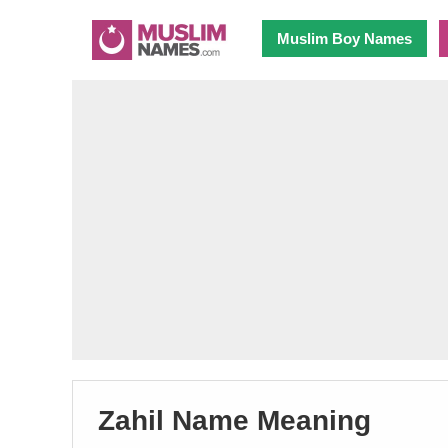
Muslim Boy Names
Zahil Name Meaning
::::
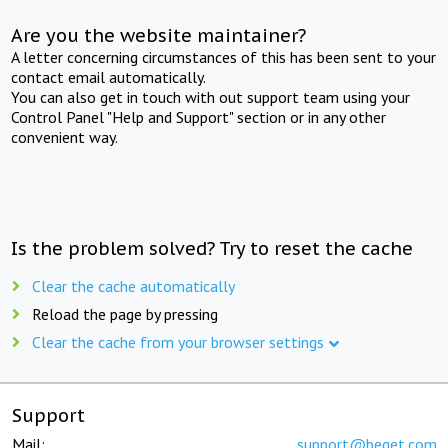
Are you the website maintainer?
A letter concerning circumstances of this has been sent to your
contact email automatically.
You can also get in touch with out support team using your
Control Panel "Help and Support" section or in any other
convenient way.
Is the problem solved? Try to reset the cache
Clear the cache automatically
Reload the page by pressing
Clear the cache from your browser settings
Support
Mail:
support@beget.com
::::
Brief: Print, from the entries above, the line with "convenient way.", the line with "support@beget.com" and all lines between them, exactly and with nothing else.

Task output:
convenient way.
Is the problem solved? Try to reset the cache
Clear the cache automatically
Reload the page by pressing
Clear the cache from your browser settings
Support
Mail:
support@beget.com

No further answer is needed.